◆ **What the exercise asks**
Could you give the listing again exactly, without its pictures?

◆ **Given entries**
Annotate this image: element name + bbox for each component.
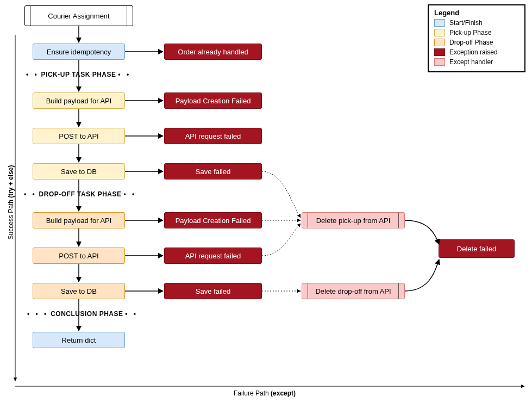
swatch-yellow [434, 29, 445, 36]
legend-item-dropoff: Drop-off Phase [434, 39, 518, 46]
phase-conclusion: • • • CONCLUSION PHASE • • [27, 310, 138, 318]
legend-title: Legend [434, 9, 518, 17]
legend: Legend Start/Finish Pick-up Phase Drop-o… [428, 4, 525, 72]
exc-pickup-save-fail: Save failed [164, 163, 262, 180]
node-label: Save to DB [61, 287, 97, 295]
node-label: API request failed [185, 132, 241, 140]
exc-dropoff-payload-fail: Payload Creation Failed [164, 212, 262, 228]
node-pickup-post: POST to API [33, 128, 125, 144]
node-label: Order already handled [178, 48, 248, 56]
node-label: Save failed [196, 287, 230, 295]
node-label: Delete pick-up from API [316, 217, 391, 225]
node-label: Payload Creation Failed [176, 97, 251, 105]
start-node-label: Courier Assignment [48, 12, 109, 20]
node-label: Save failed [196, 168, 230, 176]
swatch-orange [434, 39, 445, 46]
y-axis-label: Success Path (try + else) [7, 162, 15, 243]
node-label: Build payload for API [46, 217, 112, 225]
node-label: Return dict [62, 336, 96, 344]
start-node: Courier Assignment [24, 5, 133, 26]
handler-delete-pickup: Delete pick-up from API [302, 212, 405, 228]
node-dropoff-save: Save to DB [33, 283, 125, 299]
node-label: POST to API [59, 132, 98, 140]
legend-item-exception: Exception raised [434, 48, 518, 56]
node-label: Delete drop-off from API [315, 287, 391, 295]
node-label: Build payload for API [46, 97, 112, 105]
phase-pickup: • • PICK-UP TASK PHASE • • [26, 71, 131, 78]
node-pickup-build: Build payload for API [33, 92, 125, 109]
exc-delete-failed: Delete failed [439, 239, 515, 258]
exc-already-handled: Order already handled [164, 44, 262, 60]
node-pickup-save: Save to DB [33, 163, 125, 180]
node-return: Return dict [33, 332, 125, 348]
phase-dropoff: • • DROP-OFF TASK PHASE • • [24, 190, 136, 198]
swatch-blue [434, 19, 445, 27]
handler-delete-dropoff: Delete drop-off from API [302, 283, 405, 299]
node-label: Ensure idempotency [47, 48, 111, 56]
node-label: API request failed [185, 252, 241, 260]
node-label: Delete failed [457, 245, 496, 253]
legend-item-start: Start/Finish [434, 19, 518, 27]
exc-pickup-api-fail: API request failed [164, 128, 262, 144]
legend-item-pickup: Pick-up Phase [434, 29, 518, 36]
node-label: POST to API [59, 252, 98, 260]
node-label: Payload Creation Failed [176, 217, 251, 225]
legend-item-handler: Except handler [434, 58, 518, 66]
exc-dropoff-save-fail: Save failed [164, 283, 262, 299]
exc-dropoff-api-fail: API request failed [164, 248, 262, 264]
node-label: Save to DB [61, 168, 97, 176]
node-dropoff-build: Build payload for API [33, 212, 125, 228]
swatch-darkred [434, 48, 445, 56]
x-axis-label: Failure Path (except) [234, 389, 296, 397]
exc-pickup-payload-fail: Payload Creation Failed [164, 92, 262, 109]
node-idempotency: Ensure idempotency [33, 44, 125, 60]
node-dropoff-post: POST to API [33, 248, 125, 264]
swatch-pink [434, 58, 445, 66]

◆ **Task response**
Annotate this image: element name + bbox for each component.
swatch-yellow [434, 29, 445, 36]
legend-item-dropoff: Drop-off Phase [434, 39, 518, 46]
phase-conclusion: • • • CONCLUSION PHASE • • [27, 310, 138, 318]
legend-title: Legend [434, 9, 518, 17]
legend: Legend Start/Finish Pick-up Phase Drop-o… [428, 4, 525, 72]
exc-pickup-save-fail: Save failed [164, 163, 262, 180]
node-label: Save to DB [61, 287, 97, 295]
node-label: API request failed [185, 132, 241, 140]
exc-dropoff-payload-fail: Payload Creation Failed [164, 212, 262, 228]
node-pickup-post: POST to API [33, 128, 125, 144]
node-label: Order already handled [178, 48, 248, 56]
node-label: Save failed [196, 287, 230, 295]
node-label: Delete pick-up from API [316, 217, 391, 225]
node-label: Payload Creation Failed [176, 97, 251, 105]
start-node-label: Courier Assignment [48, 12, 109, 20]
node-label: Save failed [196, 168, 230, 176]
swatch-orange [434, 39, 445, 46]
y-axis-label: Success Path (try + else) [7, 162, 15, 243]
node-label: Build payload for API [46, 217, 112, 225]
node-label: Return dict [62, 336, 96, 344]
start-node: Courier Assignment [24, 5, 133, 26]
handler-delete-pickup: Delete pick-up from API [302, 212, 405, 228]
node-dropoff-save: Save to DB [33, 283, 125, 299]
node-label: POST to API [59, 132, 98, 140]
legend-item-exception: Exception raised [434, 48, 518, 56]
node-label: Delete drop-off from API [315, 287, 391, 295]
node-label: Build payload for API [46, 97, 112, 105]
phase-pickup: • • PICK-UP TASK PHASE • • [26, 71, 131, 78]
node-pickup-build: Build payload for API [33, 92, 125, 109]
exc-delete-failed: Delete failed [439, 239, 515, 258]
exc-already-handled: Order already handled [164, 44, 262, 60]
node-pickup-save: Save to DB [33, 163, 125, 180]
node-return: Return dict [33, 332, 125, 348]
phase-dropoff: • • DROP-OFF TASK PHASE • • [24, 190, 136, 198]
swatch-blue [434, 19, 445, 27]
handler-delete-dropoff: Delete drop-off from API [302, 283, 405, 299]
node-label: Ensure idempotency [47, 48, 111, 56]
node-label: API request failed [185, 252, 241, 260]
node-label: Delete failed [457, 245, 496, 253]
legend-item-start: Start/Finish [434, 19, 518, 27]
exc-pickup-api-fail: API request failed [164, 128, 262, 144]
legend-item-pickup: Pick-up Phase [434, 29, 518, 36]
node-label: POST to API [59, 252, 98, 260]
node-label: Payload Creation Failed [176, 217, 251, 225]
legend-item-handler: Except handler [434, 58, 518, 66]
exc-dropoff-save-fail: Save failed [164, 283, 262, 299]
exc-dropoff-api-fail: API request failed [164, 248, 262, 264]
node-label: Save to DB [61, 168, 97, 176]
node-dropoff-build: Build payload for API [33, 212, 125, 228]
swatch-darkred [434, 48, 445, 56]
x-axis-label: Failure Path (except) [234, 389, 296, 397]
exc-pickup-payload-fail: Payload Creation Failed [164, 92, 262, 109]
node-idempotency: Ensure idempotency [33, 44, 125, 60]
node-dropoff-post: POST to API [33, 248, 125, 264]
swatch-pink [434, 58, 445, 66]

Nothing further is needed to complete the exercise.